WCP617

Letter (WCP617.617)

[1]

THE INDEPENDENT LABOUR PARTY

23 BRIDE LANE

FLEET STREET

LONDON E.C.

25th. January. 1909.

Dear Dr. Russel Wallace,

I was very much tempted on Friday night to speak to you at the Royal Institution, of which I have been for some time a member, which I frequent pretty regularly. I felt that the strain of delivering your lecture must have been very great upon you and many people desired to speak to you. I was very sorry that you had to cut the latter part of your lecture. Is it to be published anywhere? I would like very much to know what you are were to say on the theoretical points, which were foreshadowed in the first part. If you are not going to publish it in full, would you let me consider it for the Socialist Review?? It does not exactly come within the scope of the Review, but the Review is being sold in a constituency which is very largely scientific, and which would appreciate very much a statement on the lines which I think you have prepared, but which you could not give us on Friday

[2] I have felt very sorry that an unusual pressure of political work necessitated by a score of different things, which I daresay you can very well imagine, has made it quite impossible for me to write the article I wanted to write upon your two valuable papers on the Unemployed which published last year.
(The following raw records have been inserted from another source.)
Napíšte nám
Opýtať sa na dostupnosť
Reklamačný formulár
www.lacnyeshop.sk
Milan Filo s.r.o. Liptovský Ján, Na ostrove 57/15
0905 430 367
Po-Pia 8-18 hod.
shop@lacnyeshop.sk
I have, however, been doing my best in the course of several speeches I have delivered to draw the attention of my audience to your proposals, because, on the whole, I agree with your line of approach. There may be one or two details that I should prefer to settle otherwise than you propose, but they are very minor. The self-sufficing industrial community is was the great improvement aim that we have to placed before us in our Unemployed Workmen’s Bill.

I hope you are none the worse for your Friday’s effort, which was really very inspiring to a good many of us who were present.